## What the exercise asks:
Return every entry below exactly as written, minus the pictures.

::::::::::

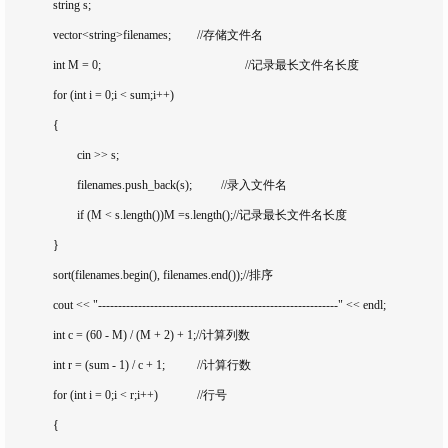
		string s;

		vector<string>filenames;		//存储文件名

		int M = 0;						//记录最长文件名长度

		for (int i = 0;i < sum;i++)

		{

			cin >> s;

			filenames.push_back(s);		//录入文件名

			if (M < s.length())M =s.length();//记录最长文件名长度

		}

		sort(filenames.begin(), filenames.end());//排序

		cout << "------------------------------------------------------------" << endl;

		int c = (60 - M) / (M + 2) + 1;//计算列数

		int r = (sum - 1) / c + 1;		//计算行数

		for (int i = 0;i < r;i++)		//行号

		{
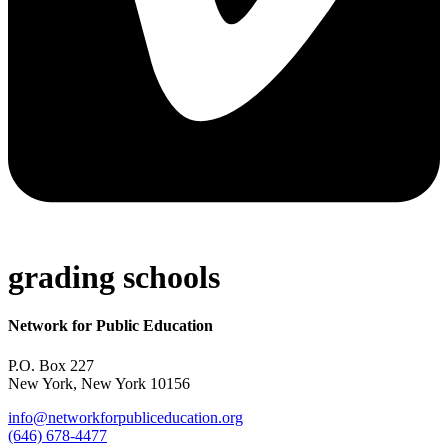
grading schools
Network for Public Education
P.O. Box 227
New York, New York 10156
info@networkforpubliceducation.org
(646) 678-4477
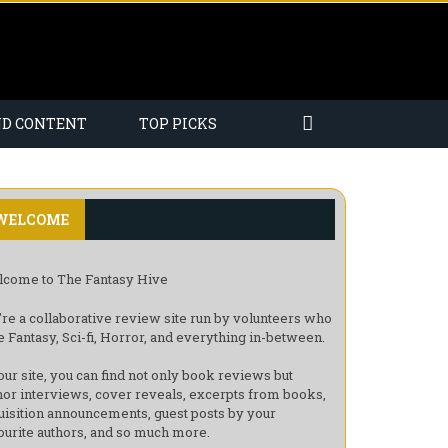
ND CONTENT
TOP PICKS
WELCOME
come to The Fantasy Hive
re a collaborative review site run by volunteers who
e Fantasy, Sci-fi, Horror, and everything in-between.
our site, you can find not only book reviews but
hor interviews, cover reveals, excerpts from books,
uisition announcements, guest posts by your
ourite authors, and so much more.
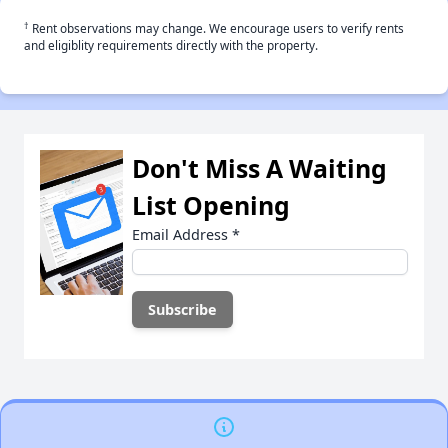
†
Rent observations may change. We encourage users to verify rents
and eligiblity requirements directly with the property.
Don't Miss A Waiting
List Opening
Email Address
*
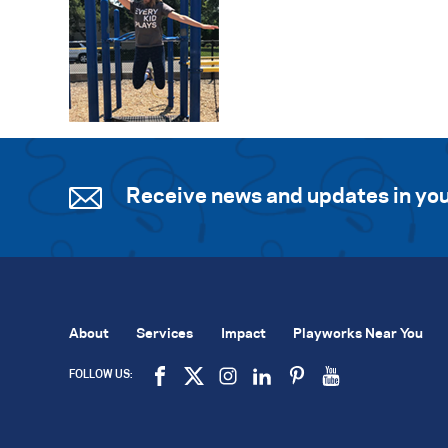
Receive news and updates in you
About
Services
Impact
Playworks Near You
FOLLOW US:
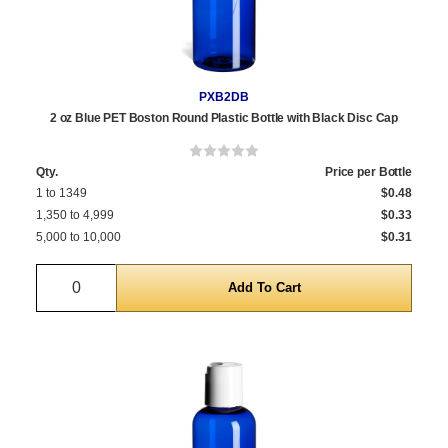
PXB2DB
2 oz Blue PET Boston Round Plastic Bottle with Black Disc Cap
Qty.
Price per Bottle
1 to 1349
$0.48
1,350 to 4,999
$0.33
5,000 to 10,000
$0.31
Quantity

::::::::::

## Answer:
		string s;

		vector<string>filenames;		//存储文件名

		int M = 0;						//记录最长文件名长度

		for (int i = 0;i < sum;i++)

		{

			cin >> s;

			filenames.push_back(s);		//录入文件名

			if (M < s.length())M =s.length();//记录最长文件名长度

		}

		sort(filenames.begin(), filenames.end());//排序

		cout << "------------------------------------------------------------" << endl;

		int c = (60 - M) / (M + 2) + 1;//计算列数

		int r = (sum - 1) / c + 1;		//计算行数

		for (int i = 0;i < r;i++)		//行号

		{
grading schools
Network for Public Education
P.O. Box 227
New York, New York 10156
info@networkforpubliceducation.org
(646) 678-4477
ND CONTENT
TOP PICKS
WELCOME
come to The Fantasy Hive
re a collaborative review site run by volunteers who
e Fantasy, Sci-fi, Horror, and everything in-between.
our site, you can find not only book reviews but
hor interviews, cover reveals, excerpts from books,
uisition announcements, guest posts by your
ourite authors, and so much more.
†
Rent observations may change. We encourage users to verify rents
and eligiblity requirements directly with the property.
Don't Miss A Waiting
List Opening
Email Address
*
Receive news and updates in you
About
Services
Impact
Playworks Near You
FOLLOW US:
PXB2DB
2 oz Blue PET Boston Round Plastic Bottle with Black Disc Cap
Qty.
Price per Bottle
1 to 1349
$0.48
1,350 to 4,999
$0.33
5,000 to 10,000
$0.31
Quantity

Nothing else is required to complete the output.